South Dakota’s State Legislation 13-3-55 currently requires every public school district to annually administer the same assessment to all students in grades three to eight, inclusive, and grade eleven to measure each student’s academic progress. Further, all students in at least two grade levels will take an achievement test to assess writing skills. The Department of Education (DOE) will provide assessment instruments, determine timelines for administration and grade levels to be assessed for writing, and require all state-designed tests be correlated with state content standards.
House Bill (HB) 1093 seeks to amend 13-3-55 by adding that no student is required to take any assessment administered pursuant to the above if the student’s parent or guardian, or, if the student is emancipated, submits a request for exemption from the assessments on DOE forms to the superintendent of the school district within one hundred eighty days of the start of any school fiscal year. No school district or school district employee may take any punitive action against a student, including preventing participation in extracurricular activities, due to the student’s testing exemption.

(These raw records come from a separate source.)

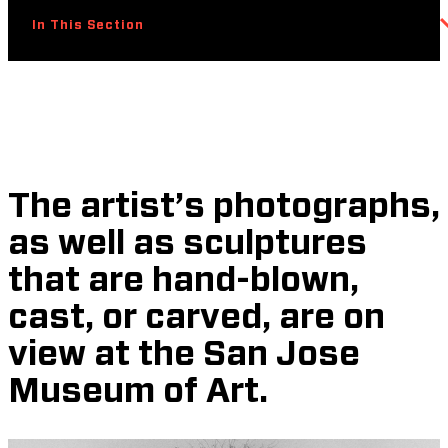
In This Section
The artist’s photographs,
as well as sculptures
that are hand-blown,
cast, or carved, are on
view at the San Jose
Museum of Art.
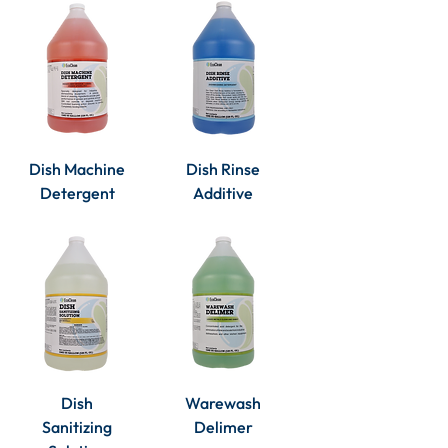
Dish Machine
Dish Rinse
Detergent
Additive
Dish
Warewash
Sanitizing
Delimer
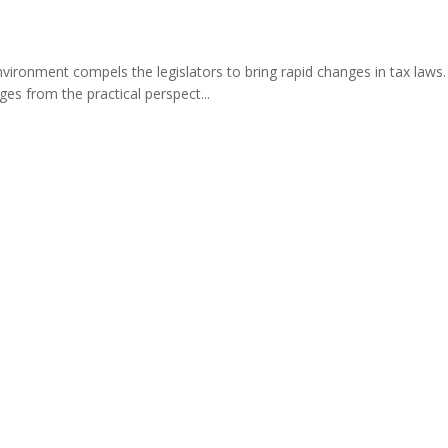
nvironment compels the legislators to bring rapid changes in tax laws
es from the practical perspect...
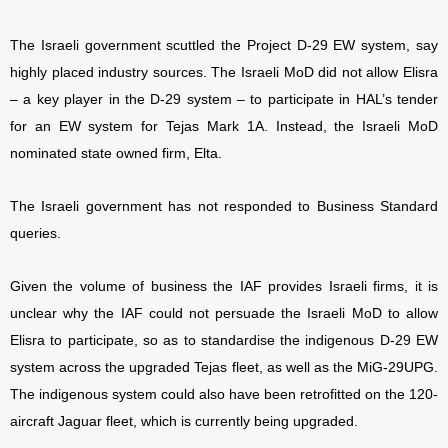
The Israeli government scuttled the Project D-29 EW system, say
highly placed industry sources. The Israeli MoD did not allow Elisra
– a key player in the D-29 system – to participate in HAL’s tender
for an EW system for Tejas Mark 1A. Instead, the Israeli MoD
nominated state owned firm, Elta.
The Israeli government has not responded to Business Standard
queries.
Given the volume of business the IAF provides Israeli firms, it is
unclear why the IAF could not persuade the Israeli MoD to allow
Elisra to participate, so as to standardise the indigenous D-29 EW
system across the upgraded Tejas fleet, as well as the MiG-29UPG.
The indigenous system could also have been retrofitted on the 120-
aircraft Jaguar fleet, which is currently being upgraded.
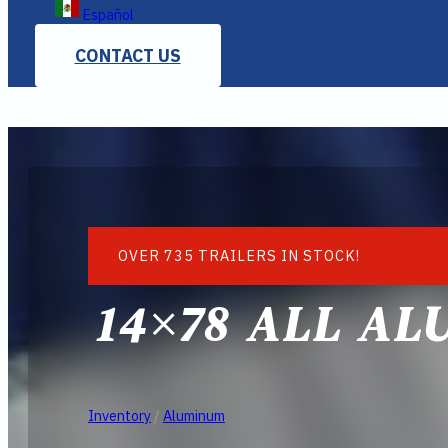
Español
CONTACT US
OVER 735 TRAILERS IN STOCK!
14×78 ALL AL
Inventory
/
Aluminum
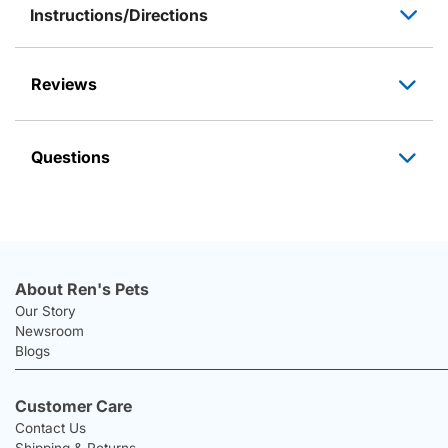
Instructions/Directions
Reviews
Questions
About Ren's Pets
Our Story
Newsroom
Blogs
Customer Care
Contact Us
Shipping & Returns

South Dakota is a large state, but has only two cities with more than one public high school (Rapid City, 2; Sioux Falls, 3). Many towns have a K-12 school or only two buildings, combing elementary/middle or middle/high. Current achievement tests and their results are designated as important to educators who ready their students for testing.
Still, while general score results are publicly distributed, in reality they effect little change. Other states can impose various warnings or sanctions to schools consistently producing low scores, but as South Dakota’s school configurations and distances between areas is often great, such options are unavailable. In tandem, educators and schools do not receive recognition for high scores.
As SD is a rural, and graying, state, it is already wary of increased and high-stakes testing. Allowing students to opt out of standardized tests could impact accreditations and thus post-secondary admissions, scholarships, and other items dependent upon exams. Having more students requesting exclusion, without fully understanding later ramifications, is also a possibility. House Bill 1093 was introduced on 1/26/15 and is scheduled for hearing on 2/11/15.